* Your assignment
Line by line, please look for the word "this" in the following records, then copy each line you find it in.

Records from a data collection
-*-

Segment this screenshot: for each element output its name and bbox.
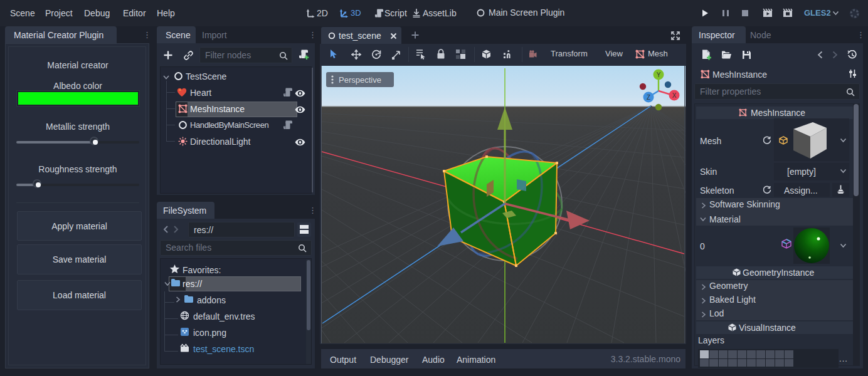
svg-text:X: X: [672, 92, 677, 99]
svg-text:Z: Z: [647, 94, 650, 101]
svg-text:Perspective: Perspective: [339, 75, 381, 85]
svg-text:Y: Y: [657, 71, 661, 78]
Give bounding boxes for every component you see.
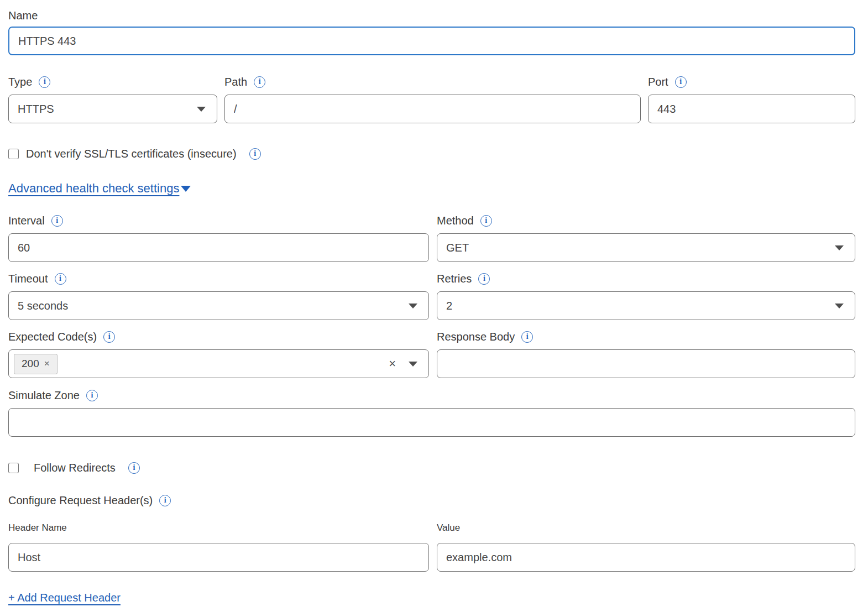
type-label: Type: [8, 75, 32, 88]
type-select[interactable]: HTTPS: [8, 95, 217, 123]
path-field: Path i: [224, 75, 641, 123]
header-name-label: Header Name: [8, 522, 67, 533]
interval-info-icon[interactable]: i: [51, 215, 63, 227]
configure-headers-label-text: Configure Request Header(s): [8, 494, 153, 507]
simulate-zone-info-icon[interactable]: i: [86, 390, 98, 401]
expected-codes-label: Expected Code(s): [8, 330, 97, 343]
expected-codes-info-icon[interactable]: i: [103, 331, 115, 343]
advanced-settings-link-text[interactable]: Advanced health check settings: [8, 181, 179, 196]
request-header-row: Header Name Value: [8, 522, 855, 572]
header-name-field: Header Name: [8, 522, 429, 572]
method-label: Method: [437, 214, 474, 227]
method-select[interactable]: GET: [437, 233, 855, 262]
response-body-label: Response Body: [437, 330, 515, 343]
path-info-icon[interactable]: i: [254, 76, 265, 88]
type-info-icon[interactable]: i: [39, 76, 50, 88]
timeout-label: Timeout: [8, 272, 48, 285]
port-input[interactable]: [648, 95, 855, 123]
retries-label: Retries: [437, 272, 472, 285]
chevron-down-icon[interactable]: [409, 362, 417, 367]
interval-field: Interval i: [8, 214, 429, 262]
interval-input[interactable]: [8, 233, 429, 262]
expected-codes-multiselect[interactable]: 200 × ×: [8, 349, 429, 378]
chevron-down-icon: [835, 304, 844, 308]
header-name-input[interactable]: [8, 543, 429, 572]
configure-headers-info-icon[interactable]: i: [159, 495, 171, 506]
header-value-field: Value: [437, 522, 855, 572]
follow-redirects-info-icon[interactable]: i: [128, 462, 140, 474]
method-info-icon[interactable]: i: [480, 215, 492, 227]
header-value-label: Value: [437, 522, 460, 533]
method-field: Method i GET: [437, 214, 855, 262]
response-body-info-icon[interactable]: i: [521, 331, 533, 343]
header-value-input[interactable]: [437, 543, 855, 572]
path-label: Path: [224, 75, 247, 88]
name-label: Name: [8, 9, 38, 22]
retries-select-value: 2: [446, 300, 452, 312]
retries-select[interactable]: 2: [437, 291, 855, 320]
remove-tag-icon[interactable]: ×: [44, 358, 50, 369]
ssl-verify-label: Don't verify SSL/TLS certificates (insec…: [26, 147, 237, 160]
name-label-text: Name: [8, 9, 38, 22]
configure-headers-label: Configure Request Header(s) i: [8, 494, 171, 507]
port-field: Port i: [648, 75, 855, 123]
advanced-settings-link[interactable]: Advanced health check settings: [8, 181, 191, 196]
name-input[interactable]: [8, 27, 855, 55]
caret-down-icon: [181, 186, 191, 192]
add-request-header-link[interactable]: + Add Request Header: [8, 592, 121, 604]
simulate-zone-input[interactable]: [8, 408, 855, 437]
simulate-zone-label: Simulate Zone: [8, 389, 80, 402]
chevron-down-icon: [197, 107, 206, 112]
method-select-value: GET: [446, 242, 469, 254]
type-field: Type i HTTPS: [8, 75, 217, 123]
health-check-form: Name Type i HTTPS Path i Port i: [0, 0, 868, 612]
port-label: Port: [648, 75, 668, 88]
follow-redirects-label: Follow Redirects: [34, 461, 116, 474]
path-input[interactable]: [224, 95, 641, 123]
timeout-select[interactable]: 5 seconds: [8, 291, 429, 320]
chevron-down-icon: [835, 245, 844, 250]
timeout-info-icon[interactable]: i: [55, 273, 66, 285]
ssl-verify-info-icon[interactable]: i: [249, 148, 261, 160]
expected-codes-field: Expected Code(s) i 200 × ×: [8, 330, 429, 378]
response-body-field: Response Body i: [437, 330, 855, 378]
response-body-input[interactable]: [437, 349, 855, 378]
interval-label: Interval: [8, 214, 45, 227]
type-select-value: HTTPS: [18, 103, 54, 116]
chevron-down-icon: [409, 304, 417, 308]
code-tag-text: 200: [22, 358, 39, 370]
timeout-field: Timeout i 5 seconds: [8, 272, 429, 320]
retries-info-icon[interactable]: i: [478, 273, 490, 285]
follow-redirects-checkbox[interactable]: [8, 463, 19, 473]
retries-field: Retries i 2: [437, 272, 855, 320]
port-info-icon[interactable]: i: [675, 76, 687, 88]
code-tag: 200 ×: [14, 354, 57, 374]
simulate-zone-field: Simulate Zone i: [8, 389, 855, 437]
timeout-select-value: 5 seconds: [18, 300, 68, 312]
ssl-verify-checkbox[interactable]: [8, 149, 19, 159]
clear-all-icon[interactable]: ×: [389, 358, 396, 370]
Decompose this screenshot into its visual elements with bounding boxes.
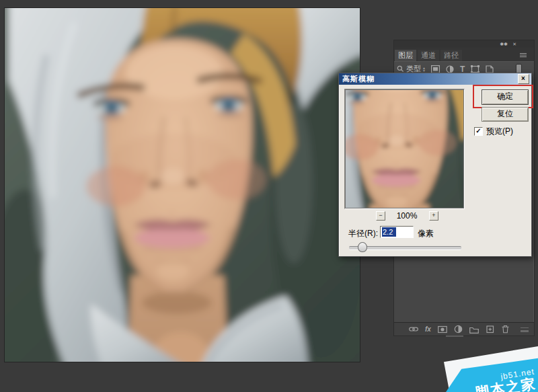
- panel-resize-grip[interactable]: [521, 327, 529, 330]
- gaussian-blur-dialog: 高斯模糊 × − 100% + 半径(R): 2.2 像素 确定 复位 预: [338, 73, 532, 257]
- add-layer-mask-icon[interactable]: [438, 325, 447, 334]
- panel-header: ✱✱ ✕: [394, 40, 534, 48]
- radius-unit-label: 像素: [418, 228, 434, 239]
- zoom-level: 100%: [385, 211, 429, 221]
- dialog-title: 高斯模糊: [342, 74, 375, 84]
- panel-drag-notch[interactable]: [446, 336, 463, 337]
- tab-layers[interactable]: 图层: [395, 50, 416, 61]
- zoom-out-button[interactable]: −: [376, 211, 385, 221]
- zoom-in-button[interactable]: +: [429, 211, 438, 221]
- adjustment-layer-filter-icon[interactable]: [446, 65, 454, 73]
- chevron-up-down-icon: ▲▼: [422, 67, 426, 72]
- delete-layer-icon[interactable]: [501, 325, 510, 334]
- watermark: jb51.net 脚本之家: [436, 342, 538, 392]
- reset-button[interactable]: 复位: [482, 107, 529, 122]
- shape-layer-filter-icon[interactable]: [471, 65, 479, 73]
- blur-preview-image: [346, 90, 463, 208]
- dialog-close-button[interactable]: ×: [518, 74, 529, 84]
- search-icon: [397, 65, 404, 73]
- smart-object-filter-icon[interactable]: [486, 65, 494, 73]
- collapse-panel-icon[interactable]: ✱✱: [500, 41, 508, 47]
- radius-slider-thumb[interactable]: [358, 242, 367, 252]
- type-layer-filter-icon[interactable]: T: [460, 65, 465, 73]
- pixel-layer-filter-icon[interactable]: [431, 65, 440, 73]
- adjustment-layer-icon[interactable]: [454, 325, 463, 334]
- preview-frame: [344, 89, 465, 209]
- radius-input[interactable]: 2.2: [380, 226, 414, 238]
- preview-checkbox[interactable]: [474, 127, 483, 136]
- tab-channels[interactable]: 通道: [418, 50, 439, 61]
- preview-checkbox-label: 预览(P): [486, 126, 513, 137]
- new-layer-icon[interactable]: [486, 325, 494, 334]
- panel-bottom-toolbar: fx: [394, 322, 534, 336]
- panel-menu-icon[interactable]: [519, 52, 527, 58]
- blur-preview[interactable]: [346, 90, 463, 208]
- photo-canvas: [5, 8, 360, 362]
- preview-checkbox-row: 预览(P): [474, 126, 513, 137]
- ok-button[interactable]: 确定: [482, 89, 529, 105]
- radius-label: 半径(R):: [348, 228, 378, 239]
- radius-value: 2.2: [382, 227, 396, 237]
- dialog-title-bar[interactable]: 高斯模糊 ×: [339, 73, 531, 85]
- layer-effects-icon[interactable]: fx: [425, 326, 431, 333]
- close-panel-icon[interactable]: ✕: [512, 41, 516, 47]
- new-group-icon[interactable]: [469, 325, 479, 334]
- link-layers-icon[interactable]: [409, 325, 418, 334]
- panel-tab-bar: 图层 通道 路径: [394, 48, 534, 61]
- tab-paths[interactable]: 路径: [440, 50, 462, 61]
- preview-zoom-row: − 100% +: [344, 210, 463, 220]
- portrait-photo: [5, 8, 360, 362]
- photoshop-workspace: ✱✱ ✕ 图层 通道 路径 类型 ▲▼ T: [0, 0, 538, 392]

-*-

* Output
Segment this screenshot: for each element output its name and bbox.
Decompose this screenshot into its visual elements with bounding boxes.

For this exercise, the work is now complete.